Molecular cloning, expression and immobilization of glutamate decarboxylase from Lactobacillus fermentum YS2

Abstract

Background: GABA (γ-aminobutyric acid) is a four-carbon non-protein amino acid and has hypotensive, diuretic, and tranquilizing effects. Glutamate decarboxylase (GAD) is the key enzyme to generate GABA. A simple, economical method of preparing and immobilizing GAD would be helpful for GABA production. In this study, the GAD from Lactobacillus fermentum YS2 was expressed under the control of a stress-induced promoter, purified and immobilized in a fusion form and its reusability was investigated.
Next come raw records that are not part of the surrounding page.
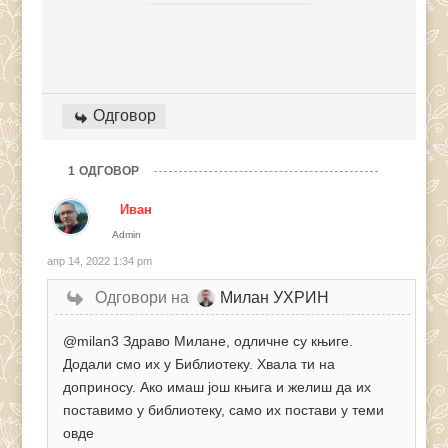
Одговор
1
ОДГОВОР
Иван
Admin
апр 14, 2022 1:34 pm
Одговори на
Милан УХРИН
@milan3
Здраво Милане, одличне су књиге.
Додали смо их у Библиотеку. Хвала ти на
доприносу. Ако имаш још књига и желиш да их
поставимо у библиотеку, само их постави у теми
овде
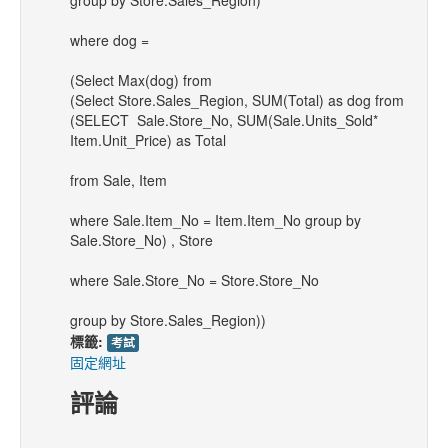
group by Store.Sales_Region)
where dog =
(Select Max(dog) from
(Select Store.Sales_Region, SUM(Total) as dog from
(SELECT Sale.Store_No, SUM(Sale.Units_Sold*
Item.Unit_Price) as Total
from Sale, Item
where Sale.Item_No = Item.Item_No group by
Sale.Store_No) , Store
where Sale.Store_No = Store.Store_No
group by Store.Sales_Region))
標籤:
考試
固定網址
評論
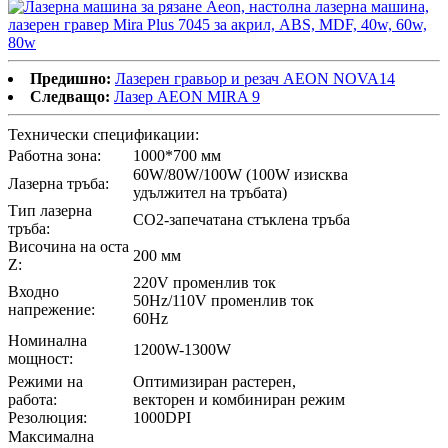
Предишно:
Лазерен гравьор и резач AEON NOVA14
Следващо:
Лазер AEON MIRA 9
Технически спецификации:
Работна зона:
1000*700 мм
60W/80W/100W (100W изисква
Лазерна тръба:
удължител на тръбата)
Тип лазерна
CO2-запечатана стъклена тръба
тръба:
Височина на оста
200 мм
Z:
220V променлив ток
Входно
50Hz/110V променлив ток
напрежение:
60Hz
Номинална
1200W-1300W
мощност:
Режими на
Оптимизиран растерен,
работа:
векторен и комбиниран режим
Резолюция:
1000DPI
Максимална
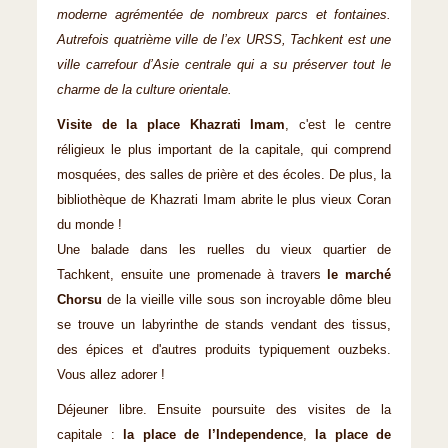
moderne agrémentée de nombreux parcs et fontaines.
Autrefois quatrième ville de l’ex URSS, Tachkent est une
ville carrefour d’Asie centrale qui a su préserver tout le
charme de la culture orientale.
Visite de la place Khazrati Imam
, c'est le centre
réligieux le plus important de la capitale, qui comprend
mosquées, des salles de prière et des écoles. De plus, la
bibliothèque de Khazrati Imam abrite le plus vieux Coran
du monde !
Une balade dans les ruelles du vieux quartier de
Tachkent, ensuite une promenade à travers
le marché
Chorsu
de la vieille ville sous son incroyable dôme bleu
se trouve un labyrinthe de stands vendant des tissus,
des épices et d'autres produits typiquement ouzbeks.
Vous allez adorer !
Déjeuner libre. Ensuite poursuite des visites de la
capitale :
la place de l’Independence
,
la place de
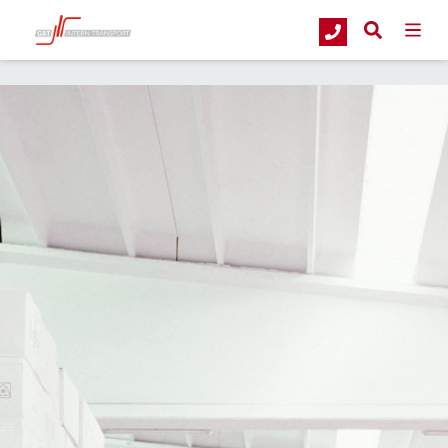
G&T Intern Transport
404 - Pagina niet gevonden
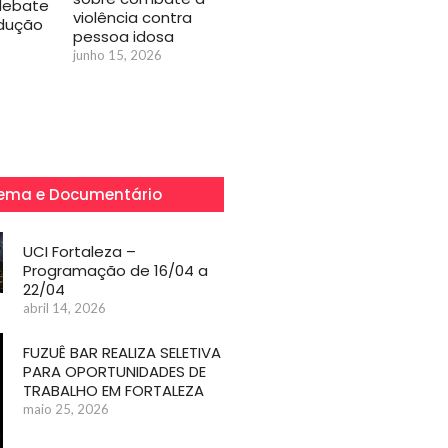
debate
violência contra
odução
pessoa idosa
junho 15, 2026
ema e Documentário
UCI Fortaleza –
Programação de 16/04 a
22/04
abril 14, 2026
FUZUÊ BAR REALIZA SELETIVA
PARA OPORTUNIDADES DE
TRABALHO EM FORTALEZA
maio 25, 2026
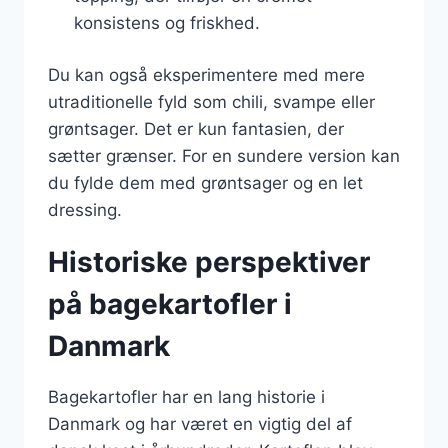
konsistens og friskhed.
Du kan også eksperimentere med mere
utraditionelle fyld som chili, svampe eller
grøntsager. Det er kun fantasien, der
sætter grænser. For en sundere version kan
du fylde dem med grøntsager og en let
dressing.
Historiske perspektiver
på bagekartofler i
Danmark
Bagekartofler har en lang historie i
Danmark og har været en vigtig del af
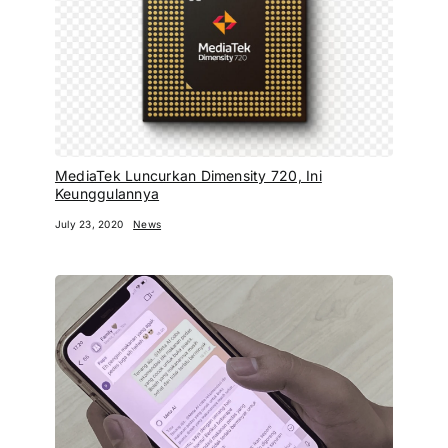
MediaTek Luncurkan Dimensity 720, Ini
Keunggulannya
July 23, 2020
News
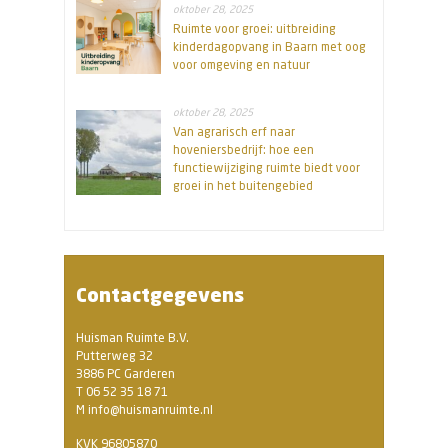
oktober 28, 2025
Ruimte voor groei: uitbreiding
kinderdagopvang in Baarn met oog
voor omgeving en natuur
oktober 28, 2025
Van agrarisch erf naar
hoveniersbedrijf: hoe een
functiewijziging ruimte biedt voor
groei in het buitengebied
Contactgegevens
Huisman Ruimte B.V.
Putterweg 32
3886 PC Garderen
T 06 52 35 18 71
M info@huismanruimte.nl
KVK 96805870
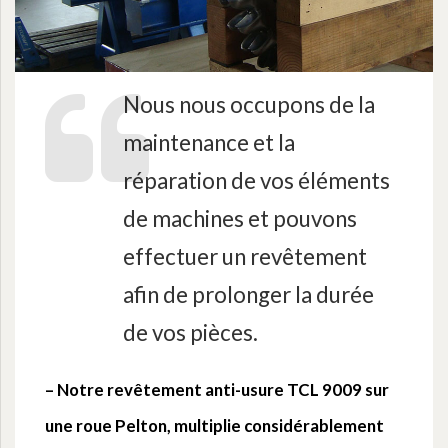
Nous nous occupons de la
maintenance et la
réparation de vos éléments
de machines et pouvons
effectuer un revêtement
afin de prolonger la durée
de vos pièces.
– Notre revêtement anti-usure TCL 9009 sur
une roue Pelton, multiplie considérablement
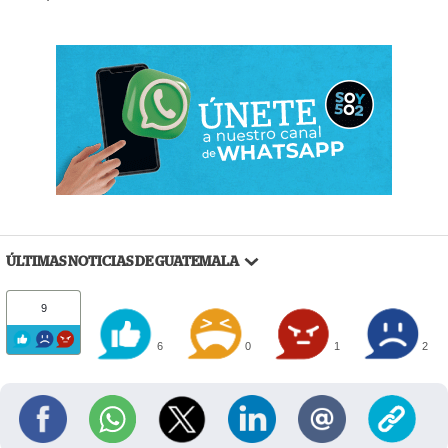
ÚLTIMAS NOTICIAS DE GUATEMALA
9
6
0
1
2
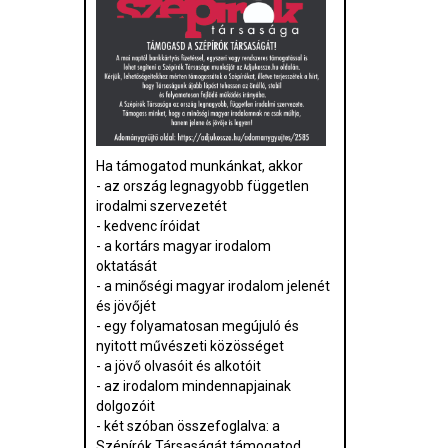
Ha támogatod munkánkat, akkor
- az ország legnagyobb független
irodalmi szervezetét
- kedvenc íróidat
- a kortárs magyar irodalom
oktatását
- a minőségi magyar irodalom jelenét
és jövőjét
- egy folyamatosan megújuló és
nyitott művészeti közösséget
- a jövő olvasóit és alkotóit
- az irodalom mindennapjainak
dolgozóit
- két szóban összefoglalva: a
Szépírók Társaságát támogatod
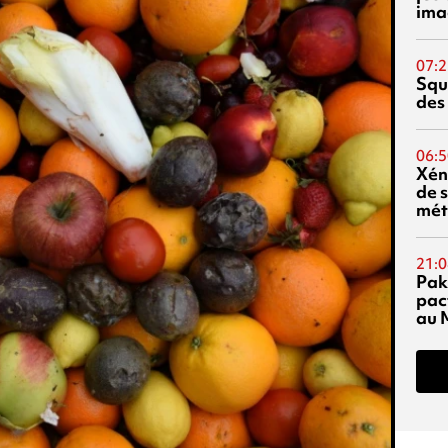
ima
07:2
Squ
des
06:5
Xén
de s
mét
21:0
Pak
pac
au 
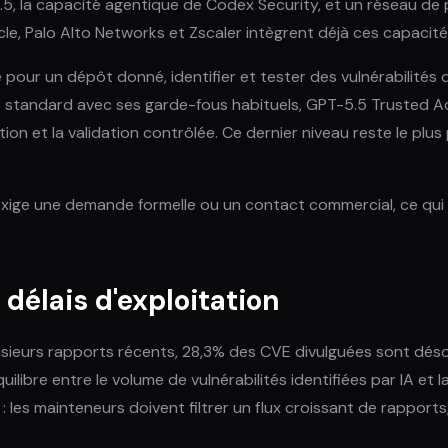
5.5, la capacité agentique de Codex Security, et un réseau de
cle, Palo Alto Networks et Zscaler intègrent déjà ces capacités
our un dépôt donné, identifier et tester des vulnérabilités d
5 standard avec ses garde-fous habituels, GPT-5.5 Trusted Ac
on et la validation contrôlée. Ce dernier niveau reste le plu
xige une demande formelle ou un contact commercial, ce qui en
élais d'exploitation
ieurs rapports récents, 28,3% des CVE divulguées sont déso
bre entre le volume de vulnérabilités identifiées par IA et l
 : les mainteneurs doivent filtrer un flux croissant de rappor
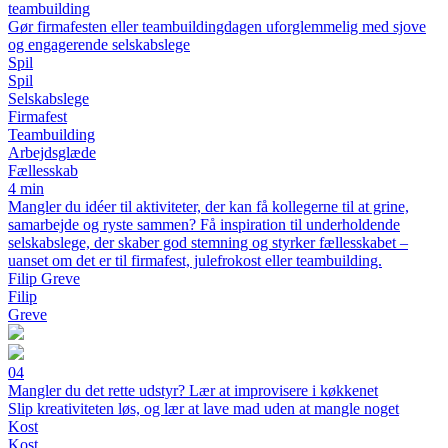
teambuilding
Gør firmafesten eller teambuildingdagen uforglemmelig med sjove
og engagerende selskabslege
Spil
Spil
Selskabslege
Firmafest
Teambuilding
Arbejdsglæde
Fællesskab
4 min
Mangler du idéer til aktiviteter, der kan få kollegerne til at grine,
samarbejde og ryste sammen? Få inspiration til underholdende
selskabslege, der skaber god stemning og styrker fællesskabet –
uanset om det er til firmafest, julefrokost eller teambuilding.
Filip Greve
Filip
Greve
04
Mangler du det rette udstyr? Lær at improvisere i køkkenet
Slip kreativiteten løs, og lær at lave mad uden at mangle noget
Kost
Kost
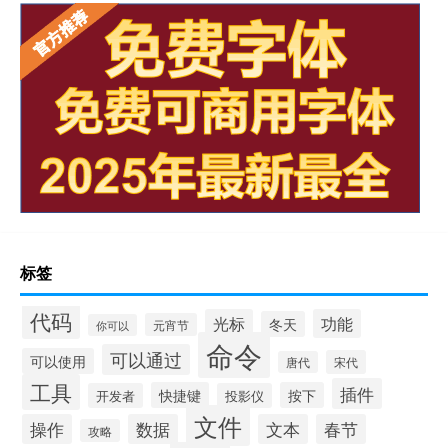
标签
代码
光标
功能
冬天
元宵节
你可以
命令
可以通过
可以使用
宋代
唐代
工具
插件
快捷键
按下
开发者
投影仪
文件
操作
数据
文本
春节
攻略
Results: The fusion protein CBM-GAD was expressed in Escherichia coli DH5α carrying pCROCB-gadB, which contained promoter P_rpoS, cbm3 (family 3 carbohydrate-binding module from Clostridium thermocellum) coding sequence, gene gadB coding for glutamate decarboxylase from L. fermentum YS2 and T7 terminator. After one-step purification of CBM-GAD using RAC (regenerated amorphous cellulose) as adsorbent, SDS-PAGE analysis revealed a clear band of 71 kDa, and the specific activity of purified fusion protein CBM-GAD reached 83.6 ± 0.7 U mg^-1. After adsorption onto RAC, the immobilized GAD with CBM3 tag was used repeatedly for GABA synthesis. The protein binding capacity of RAC was calculated to be 174 ± 8 mg g^-1. The immobilized GAD with CBM3 tag could catalyze GABA synthesis in repeated reactions, and 8% of initial activities was retained after 10 uses. The test of conversion of MSG to GABA by the immobilized enzyme demonstrated that the yield reached 5.15 g/L and the productivity achieved 3.09 g/L·h.

Conclusions: RAC could be used as adsorbent in one-step purification and immobilization of CBM-GAD and the immobilized enzyme could be repeatedly used to catalyze the conversion of glutamate to GABA.